= Pippinids =

Frankish aristocratic family

The Pippinids and the Arnulfings were two Frankish aristocratic families from Austrasia during the Merovingian period. They dominated the office of mayor of the palace after 687 and eventually supplanted the Merovingians as kings in 751, founding the Carolingian dynasty.

The names "Pippinid" and "Arnulfing" are modern conventions, reflecting the families' descent from two contemporaries, Arnulf of Metz (died c. 640) and Pippin of Landen (died 640). The recurrence of the leading name Pippin in the family led the anonymous author of the Annals of Metz (c. 805) to call the family Pippinios, the earliest known designation for the family. In a strict sense, the Pippinids are the descendants of Pippin of Landen and the Arnulfings those of Arnulf of Metz. These groups only overlap via the marriage of Arnulf's son Ansegisel and Pippin's daughter Begga and their son, Pippin of Herstal and his descendants.

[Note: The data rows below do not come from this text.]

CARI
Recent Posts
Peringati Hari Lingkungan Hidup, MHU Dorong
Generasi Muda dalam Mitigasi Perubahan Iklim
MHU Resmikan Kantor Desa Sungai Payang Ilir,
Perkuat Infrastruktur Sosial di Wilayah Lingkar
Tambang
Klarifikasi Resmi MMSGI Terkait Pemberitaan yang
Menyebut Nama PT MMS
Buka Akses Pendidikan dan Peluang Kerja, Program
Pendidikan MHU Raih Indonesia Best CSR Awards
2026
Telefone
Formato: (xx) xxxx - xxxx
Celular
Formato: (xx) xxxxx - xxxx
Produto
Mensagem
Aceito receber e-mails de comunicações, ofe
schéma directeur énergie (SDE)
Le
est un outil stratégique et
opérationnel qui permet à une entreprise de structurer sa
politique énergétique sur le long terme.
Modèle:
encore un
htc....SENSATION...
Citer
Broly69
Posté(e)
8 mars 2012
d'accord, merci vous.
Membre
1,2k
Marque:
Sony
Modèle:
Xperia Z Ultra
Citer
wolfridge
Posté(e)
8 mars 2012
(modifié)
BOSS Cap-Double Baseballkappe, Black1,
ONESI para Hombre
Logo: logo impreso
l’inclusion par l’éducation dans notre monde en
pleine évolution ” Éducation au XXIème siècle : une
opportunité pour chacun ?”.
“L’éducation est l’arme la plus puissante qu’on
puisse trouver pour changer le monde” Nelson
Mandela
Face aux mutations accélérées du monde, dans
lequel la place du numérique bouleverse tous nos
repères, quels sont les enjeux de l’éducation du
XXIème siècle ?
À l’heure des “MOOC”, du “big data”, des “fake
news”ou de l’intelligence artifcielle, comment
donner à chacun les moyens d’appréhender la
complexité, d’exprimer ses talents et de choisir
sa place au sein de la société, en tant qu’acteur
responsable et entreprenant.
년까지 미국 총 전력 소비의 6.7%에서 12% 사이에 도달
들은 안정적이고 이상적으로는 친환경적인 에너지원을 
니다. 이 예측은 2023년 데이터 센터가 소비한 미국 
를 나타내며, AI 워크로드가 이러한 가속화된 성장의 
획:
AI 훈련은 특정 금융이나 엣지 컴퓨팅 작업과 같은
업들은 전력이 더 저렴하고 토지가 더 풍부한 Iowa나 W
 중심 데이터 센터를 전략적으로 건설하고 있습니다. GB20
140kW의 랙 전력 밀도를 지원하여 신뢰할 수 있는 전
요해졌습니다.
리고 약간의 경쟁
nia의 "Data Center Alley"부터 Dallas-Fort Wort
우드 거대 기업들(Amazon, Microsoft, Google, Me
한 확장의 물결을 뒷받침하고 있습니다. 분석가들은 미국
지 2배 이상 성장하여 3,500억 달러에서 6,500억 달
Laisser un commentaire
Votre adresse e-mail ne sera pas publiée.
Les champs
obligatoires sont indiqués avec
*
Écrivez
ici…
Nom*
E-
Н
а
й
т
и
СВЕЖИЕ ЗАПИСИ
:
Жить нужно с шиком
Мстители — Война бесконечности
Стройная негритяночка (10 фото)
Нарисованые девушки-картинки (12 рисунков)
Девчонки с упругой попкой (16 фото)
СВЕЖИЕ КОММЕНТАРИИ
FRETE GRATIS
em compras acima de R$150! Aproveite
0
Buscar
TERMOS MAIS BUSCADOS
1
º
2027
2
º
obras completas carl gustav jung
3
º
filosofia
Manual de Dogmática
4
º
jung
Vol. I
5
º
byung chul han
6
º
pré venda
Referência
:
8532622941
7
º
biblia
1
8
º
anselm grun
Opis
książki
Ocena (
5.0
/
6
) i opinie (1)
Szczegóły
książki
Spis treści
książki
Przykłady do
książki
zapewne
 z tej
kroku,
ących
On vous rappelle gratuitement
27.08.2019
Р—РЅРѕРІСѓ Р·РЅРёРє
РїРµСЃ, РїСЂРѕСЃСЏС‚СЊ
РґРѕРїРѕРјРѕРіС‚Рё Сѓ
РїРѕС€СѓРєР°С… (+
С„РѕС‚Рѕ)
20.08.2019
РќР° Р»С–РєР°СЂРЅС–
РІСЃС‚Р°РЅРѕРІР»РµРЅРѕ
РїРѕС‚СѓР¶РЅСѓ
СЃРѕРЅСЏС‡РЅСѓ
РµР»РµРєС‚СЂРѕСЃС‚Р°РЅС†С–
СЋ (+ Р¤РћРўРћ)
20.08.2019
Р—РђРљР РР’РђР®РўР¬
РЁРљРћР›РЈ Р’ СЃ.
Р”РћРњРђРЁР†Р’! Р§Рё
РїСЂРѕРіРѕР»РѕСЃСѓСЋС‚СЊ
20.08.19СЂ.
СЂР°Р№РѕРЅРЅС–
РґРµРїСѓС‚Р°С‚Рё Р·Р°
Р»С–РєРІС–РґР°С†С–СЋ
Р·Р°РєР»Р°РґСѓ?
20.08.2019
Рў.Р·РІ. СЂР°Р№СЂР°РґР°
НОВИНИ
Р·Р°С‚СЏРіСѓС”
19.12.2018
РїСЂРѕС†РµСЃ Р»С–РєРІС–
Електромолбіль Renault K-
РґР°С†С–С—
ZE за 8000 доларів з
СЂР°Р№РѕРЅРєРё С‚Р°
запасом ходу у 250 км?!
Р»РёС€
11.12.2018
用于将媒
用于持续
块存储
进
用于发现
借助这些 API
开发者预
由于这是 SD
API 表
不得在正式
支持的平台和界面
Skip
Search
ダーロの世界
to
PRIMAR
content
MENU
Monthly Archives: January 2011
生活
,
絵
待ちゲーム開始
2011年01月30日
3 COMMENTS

Since the late eighth century, the rise of the family has been depicted as the defining feature of the late Merovingian period, with the kings portrayed as rois fainéants ("do-nothing kings"), puppets of their mayors. This theme has been continued in modern historiography. Some have even suggested that the Pippinids and Arnulfings followed a "long-term strategy" to seize power. Following his victory at the Battle of Tertry in 687, Pippin of Herstal extended his influence into Neustria. His death in 714 was followed by years of civil war between his successors. By 718, his younger son Charles Martel had taken control of both Austrasia and Neustria. His descendants are the Carolingians proper, although some historians apply this label as far back as the marriage of Ansegisel and Begga. The descendants of Charles's brother, Childebrand, on the other hand, are known as the Nibelungids.